# Anyone looked at making briquettes from woodchips?



## KiwiBro (Jun 30, 2014)

Just wondering if anyone has looked into chipping whole trees or tops and producing briquettes (or whatever you want to call the compressed biomass fire logs), instead of producing split firewood?


----------



## zogger (Jun 30, 2014)

You mean uniform pressed logs? I remember a discussion where someone was saying it was doable with a modified splitter and some sort of binding agent, but maybe with sawdust, not chips. But..I don't see why you couldn't use dry chips or shavings, either.

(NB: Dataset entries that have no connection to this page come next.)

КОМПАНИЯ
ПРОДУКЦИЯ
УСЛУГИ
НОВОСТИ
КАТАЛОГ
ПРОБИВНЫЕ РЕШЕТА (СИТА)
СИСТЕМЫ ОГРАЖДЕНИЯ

I do not know what would be used as a binding agent. It might be listed in the "ingredients" on one of those already for sale fireplace logs, though. Wax maybe, paraffin?


----------



## KiwiBro (Jun 30, 2014)

zogger said:


> You mean uniform pressed logs? I remember a discussion where someone was saying it was doable with a modified splitter and some sort of binding agent, but maybe with sawdust, not chips. But..I don't see why you couldn't use dry chips or shavings, either.
> 
> I do not know what would be used as a binding agent. It might be listed in the "ingredients" on one of those already for sale fireplace logs, though. Wax maybe, paraffin?


Yes, uniform pressed/extruded logs.
Preferably using just the natural lignins in the wood for binding. Part of the process, if needed, could be grinding the material down to finer sizes than chips, but nice to avoid it if possible.
There are a few machines that take chips or small branches as the feedstock and grind/heat/press and if needed carbonise it into charcoal logs. 

I just wonder if it wouldn't be an overall more efficient and less resource hungry process of creating consistently high quality firewood, by simply feeding a line that might start with, for example, a tub grinder, and end with high BTU firewood bagged and/or stacked on pallets. If we look at all the resources used to produce a cord of split firewood and the BTU's in that, compared with doing it the pressed log way, I wonder how the two would compare on a per BTU basis.


----------



## zogger (Jun 30, 2014)

KiwiBro said:


> Yes, uniform pressed/extruded logs.
> Preferably using just the natural lignins in the wood for binding. Part of the process, if needed, could be grinding the material down to finer sizes than chips, but nice to avoid it if possible.
> There are a few machines that take chips or small branches as the feedstock and grind/heat/press and if needed carbonise it into charcoal logs.
> 
> I just wonder if it wouldn't be an overall more efficient and less resource hungry process of creating consistently high quality firewood, by simply feeding a line that might start with, for example, a tub grinder, and end with high BTU firewood bagged and/or stacked on pallets. If we look at all the resources used to produce a cord of split firewood and the BTU's in that, compared with doing it the pressed log way, I wonder how the two would compare on a per BTU basis.



Pressing the logs and getting them to stick and look good seems non trivial to me.

I guess it depends on if you already have to do chips in mass quantities or not.

Here is an alternative product, what to do with surplus wood, I don't think it would matter species too much... as you might be able to get just a few big ag customers to take mass quantities at wholesale truck loads, plus hit retail in bags for individual home owner small gardens.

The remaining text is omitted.